See the "R bands", repetitive sequences related to human Alu sequences?
Consider the following article (also the source):
As an example, in humans there is one particular family of junk DNA called Alu sequences that are repeated some million times or so, and this one family alone accounts for about 5% of our DNA. There are numerous other examples.

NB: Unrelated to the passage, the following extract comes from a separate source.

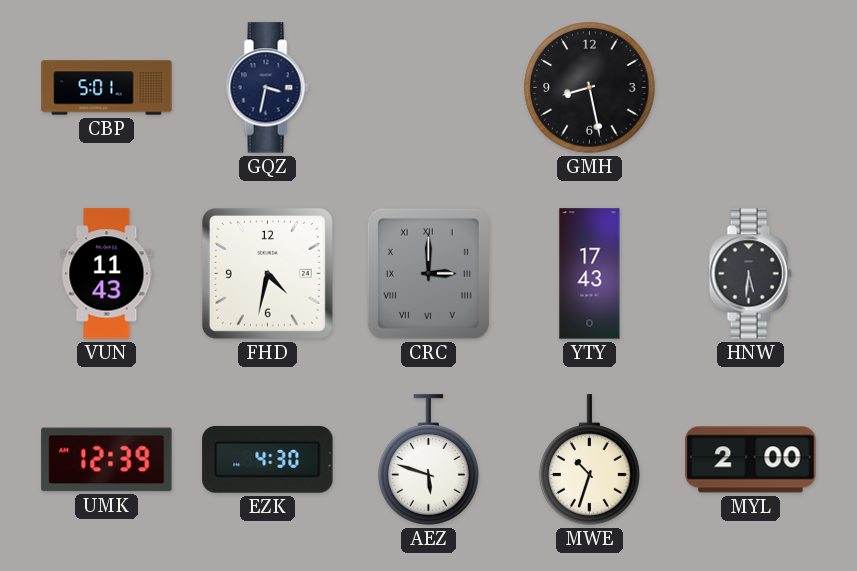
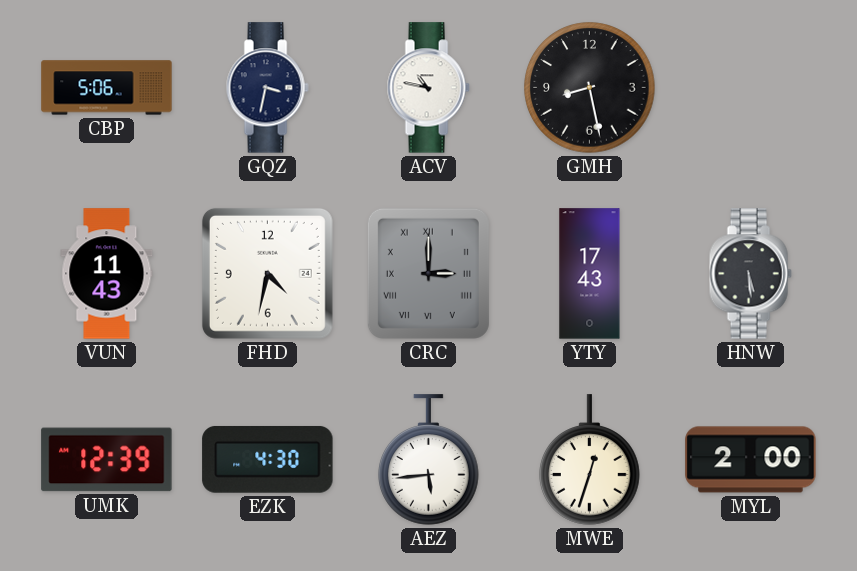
CBP: 5:01 -> 5:06
ACV: none -> 10:47
HNW: 5:31 -> 5:29
AEZ: 5:48 -> 5:44
MWE: 10:33 -> 12:33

Now what are the alu-like sequences doing in the eyes of mice? Well, the nuclear architecture specifically aids nocturnal vision. From the article:

Inversion of Rod Nuclear Architecture Alters Light Transmission through the ONL

The correlation between the inverted nuclear architecture and night vision suggested that the inverted pattern might have an optical ramification. Nocturnal mammals see at light intensities a million times lower than those available during the day, and their rod photoreceptors possess a light sensitivity down to the level of a few photons (Sterling, 2003). This high sensitivity rests primarily on the high density and small size of the outer segments (OS, Figure 1A) and therefore demands a large number of rod cells, which increases the thickness of the ONL ([Sterling, 2003] and Williams and Moody, 2003 R.W. Williams and S.A. Moody, Developmental and genetic control of cell number in the retina. In: L.M. Chalupa and J.S. Werner, Editors, The Visual Neurosciences, MIT Press, Cambridge, MA (2003), pp. 65–78.[Williams and Moody, 2003]). The optimization of light transmission through the ONL could therefore provide crucial advantages for nocturnal vision.

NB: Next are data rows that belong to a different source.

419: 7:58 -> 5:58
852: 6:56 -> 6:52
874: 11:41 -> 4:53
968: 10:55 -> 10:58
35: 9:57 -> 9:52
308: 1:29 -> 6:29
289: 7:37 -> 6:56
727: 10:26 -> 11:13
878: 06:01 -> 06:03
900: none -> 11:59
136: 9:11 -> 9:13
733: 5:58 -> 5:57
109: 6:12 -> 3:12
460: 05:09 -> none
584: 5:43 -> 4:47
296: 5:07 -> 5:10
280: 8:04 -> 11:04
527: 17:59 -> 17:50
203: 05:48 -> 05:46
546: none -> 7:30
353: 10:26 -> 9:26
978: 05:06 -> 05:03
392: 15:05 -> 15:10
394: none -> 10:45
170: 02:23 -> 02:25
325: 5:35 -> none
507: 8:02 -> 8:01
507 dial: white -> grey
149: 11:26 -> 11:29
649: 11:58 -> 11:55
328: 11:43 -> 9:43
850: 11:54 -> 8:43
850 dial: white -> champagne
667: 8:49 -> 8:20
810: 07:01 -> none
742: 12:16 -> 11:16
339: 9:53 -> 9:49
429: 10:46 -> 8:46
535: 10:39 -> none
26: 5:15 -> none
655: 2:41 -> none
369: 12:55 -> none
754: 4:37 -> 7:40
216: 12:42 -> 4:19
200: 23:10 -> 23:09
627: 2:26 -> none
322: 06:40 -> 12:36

Would science proceed better if one were to assume function and design and then try and figure out what it is and how it works than to assume junk that accumulated for no reason?

The example of previously thought "junk DNA" does provide an intriging example of how the latter style of thinking seems to fail.
Mefiante (July 16, 2009, 19:56:48 PM):
So, a few years ago, some were under the misguided notion that some streches [sic] of DNA are just letfover [sic] junk as a result of blind undirected processes. Perhaps because of a faulty worldview...

Would science proceed better if one were to assume function and design and then try and figure out what it is and how it works than to assume junk that accumulated for no reason?

The example of previously thought "junk DNA" does provide an intriging [sic] example of how the latter style of thinking seems to fail.

(Emphases added.)
Paraphrased: “Because there are things we don’t know, our worldview seeeeeems faulty to me, so let’s improve it by assuming intent and directed purpose behind everything, including that stuff that we don’t yet know or are unaware of.”

That’s a remarkably ignorant load of tritely anti-scientific tosh.

The epistemological elephant-in-the-room is that science succeeds by learning from and correcting its missteps precisely because as a body (and unlike an interminable succession of fanciful approaches), it won’t be drawn into futile chasings down of dragon’s breath before the dragon has been sufficiently well tagged and caged.

cyghost (July 16, 2009, 20:23:39 PM):
Further more assuming function and design would simply be bad science. Science works via observation, hypothesis, testing, refining and adapting and developing a theory.

(assuming (he he) the hypothesis holds up that is.

As we all know, including the OP, ID is *not* science and peddling it as such in a science subforum is just badong. I am surprised at the audacity really.
Teleological (July 17, 2009, 08:18:24 AM):
What both of you seem to fail to notice is that the latter style of thinking is not scientific in any way either. BTW, 'Luthon64, don't you have better things to do than to engage with someone who has monotonous repetition, tawdry irrelevancies and illusory tu quoque deflections?

It is good manners after all to accuse another of the above... even though it adds zero to a constructive and civil exchange of ideas ???.